REXBURG — Henry J. Eyring has spoken to the public for the first time since the announcement he would be the next president of Brigham Young University-Idaho.
Although he’s new to the position he isn’t new to the university.
“My father was called to be the president of Ricks College (the predecessor to BYU-Idaho) in 1971, and in many respects this place is unchanged in its spirit and in its mission,” Eyring says.
“Our challenge is not one of shrinkage, but one of growth.”
At a news conference held Thursday, Eyring spoke about BYU-Idaho’s mission amid major growth.

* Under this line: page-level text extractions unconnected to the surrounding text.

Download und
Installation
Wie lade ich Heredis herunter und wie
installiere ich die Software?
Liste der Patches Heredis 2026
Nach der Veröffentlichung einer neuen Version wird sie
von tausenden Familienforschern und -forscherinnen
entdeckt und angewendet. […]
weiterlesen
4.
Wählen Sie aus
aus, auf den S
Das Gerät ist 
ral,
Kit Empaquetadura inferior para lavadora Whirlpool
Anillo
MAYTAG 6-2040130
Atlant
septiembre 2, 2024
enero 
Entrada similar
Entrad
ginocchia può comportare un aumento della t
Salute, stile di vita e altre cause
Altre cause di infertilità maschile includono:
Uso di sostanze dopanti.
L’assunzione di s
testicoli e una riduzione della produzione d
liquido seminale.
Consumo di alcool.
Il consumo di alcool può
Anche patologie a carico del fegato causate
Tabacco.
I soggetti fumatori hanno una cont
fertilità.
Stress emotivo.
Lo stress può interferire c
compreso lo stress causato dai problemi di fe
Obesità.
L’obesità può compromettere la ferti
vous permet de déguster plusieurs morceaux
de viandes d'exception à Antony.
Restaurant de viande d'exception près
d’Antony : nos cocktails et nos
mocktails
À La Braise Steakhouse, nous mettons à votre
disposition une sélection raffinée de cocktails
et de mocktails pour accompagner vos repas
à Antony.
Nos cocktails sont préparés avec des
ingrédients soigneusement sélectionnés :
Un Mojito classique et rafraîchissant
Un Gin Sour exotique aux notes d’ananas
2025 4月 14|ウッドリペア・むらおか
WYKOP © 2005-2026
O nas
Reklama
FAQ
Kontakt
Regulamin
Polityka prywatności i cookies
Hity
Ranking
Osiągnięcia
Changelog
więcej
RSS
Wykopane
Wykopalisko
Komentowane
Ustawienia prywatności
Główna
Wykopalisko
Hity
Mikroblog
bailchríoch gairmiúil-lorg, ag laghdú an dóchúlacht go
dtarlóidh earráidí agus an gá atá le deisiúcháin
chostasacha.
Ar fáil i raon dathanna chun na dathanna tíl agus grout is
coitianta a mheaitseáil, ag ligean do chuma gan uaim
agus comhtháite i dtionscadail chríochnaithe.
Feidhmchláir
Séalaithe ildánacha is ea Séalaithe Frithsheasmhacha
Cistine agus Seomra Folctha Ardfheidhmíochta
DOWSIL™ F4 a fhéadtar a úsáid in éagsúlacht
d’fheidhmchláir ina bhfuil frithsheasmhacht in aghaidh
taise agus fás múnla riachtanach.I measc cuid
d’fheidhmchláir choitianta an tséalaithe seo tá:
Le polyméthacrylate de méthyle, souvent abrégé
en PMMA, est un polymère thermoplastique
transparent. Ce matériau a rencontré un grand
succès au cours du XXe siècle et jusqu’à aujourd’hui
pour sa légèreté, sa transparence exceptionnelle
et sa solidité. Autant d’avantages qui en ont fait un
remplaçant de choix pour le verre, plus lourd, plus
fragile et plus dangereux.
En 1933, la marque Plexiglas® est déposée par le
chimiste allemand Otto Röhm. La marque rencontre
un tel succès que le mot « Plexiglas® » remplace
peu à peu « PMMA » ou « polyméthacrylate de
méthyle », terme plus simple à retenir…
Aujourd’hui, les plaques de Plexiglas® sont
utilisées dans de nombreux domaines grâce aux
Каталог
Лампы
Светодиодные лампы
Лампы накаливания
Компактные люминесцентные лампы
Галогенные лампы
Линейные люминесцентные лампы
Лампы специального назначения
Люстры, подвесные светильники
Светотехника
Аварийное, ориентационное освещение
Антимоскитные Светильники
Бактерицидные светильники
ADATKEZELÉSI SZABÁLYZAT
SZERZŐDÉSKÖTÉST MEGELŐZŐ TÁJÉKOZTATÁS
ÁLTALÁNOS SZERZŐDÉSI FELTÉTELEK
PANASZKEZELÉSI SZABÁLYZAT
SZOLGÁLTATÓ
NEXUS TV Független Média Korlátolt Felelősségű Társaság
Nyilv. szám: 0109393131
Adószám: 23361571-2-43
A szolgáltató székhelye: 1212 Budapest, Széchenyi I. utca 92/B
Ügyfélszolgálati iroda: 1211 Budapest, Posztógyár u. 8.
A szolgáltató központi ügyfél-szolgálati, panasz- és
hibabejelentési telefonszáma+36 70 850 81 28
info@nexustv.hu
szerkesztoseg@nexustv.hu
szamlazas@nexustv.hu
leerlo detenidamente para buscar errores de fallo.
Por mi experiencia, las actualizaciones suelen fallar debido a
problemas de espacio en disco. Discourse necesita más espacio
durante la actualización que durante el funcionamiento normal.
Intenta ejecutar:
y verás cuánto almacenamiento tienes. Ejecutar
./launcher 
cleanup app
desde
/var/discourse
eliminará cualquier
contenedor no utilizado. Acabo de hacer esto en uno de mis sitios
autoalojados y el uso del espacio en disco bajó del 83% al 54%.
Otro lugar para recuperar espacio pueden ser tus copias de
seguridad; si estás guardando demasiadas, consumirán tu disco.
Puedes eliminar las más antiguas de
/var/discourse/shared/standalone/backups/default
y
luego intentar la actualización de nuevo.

“I’m in a position where our challenge is not one of shrinkage, but one of growth. We have been growing rapidly,” Eyring says. “We have to worry about classrooms being big enough, and fortunately those preparations have been very well made, particularly with our expansion into online learning.”
Eyring has been a vice president at the university for 11 years. His wife, Kelly, says they will do their best to lead the university as they transition from the current President Clark Gilbert and his wife, Christine.
“We won’t be the Gilberts. We do love the Gilberts and their family is amazing, but we will do our best to enjoy the students and to encourage them and to make them part of our family,” Kelly Eyring says.
Gilbert is leaving to lead BYU-Pathway Worldwide, a new educational entity led by The Church of Jesus Christ of Latter-day Saints in Salt Lake City. The initiative originated from the Rexburg-based Pathway program.
“If we keep it here, that will work just fine for a year or two, but in five years we would have regretted that decision. BYU-Pathway Worldwide is a worldwide organization,” Gibert says.
He said some 35 employees in Idaho have been invited to make the transition to Salt Lake.
“There are two groups that have been invited to be part of this organization. The existing Pathway organization, and then the Pathway and online degree advising organization,” Gilbert says. “We plan on being fairly flexible to allow for different family circumstances.”
Gilbert is leaving with the message that it’s not about an individual’s legacy or new agenda. He said he hopes the students will remember how involved the Gilberts were as a family in serving the university.
“I hope that the students of BYU-Idaho will remember that I loved Sister Gilbert and that I love my children and that I was great father and a devoted husband, and that they would see that families can work,” Gilbert says.
Eyring says he supports all that Gilbert has done in his time serving as president from 2015 until now.
“I’ll second every decision that has been made in the last two years. It will be a matter of a steady upward course,” Eyring says.
Gilbert is set to begin his new role in May, and Eyring will begin April 10.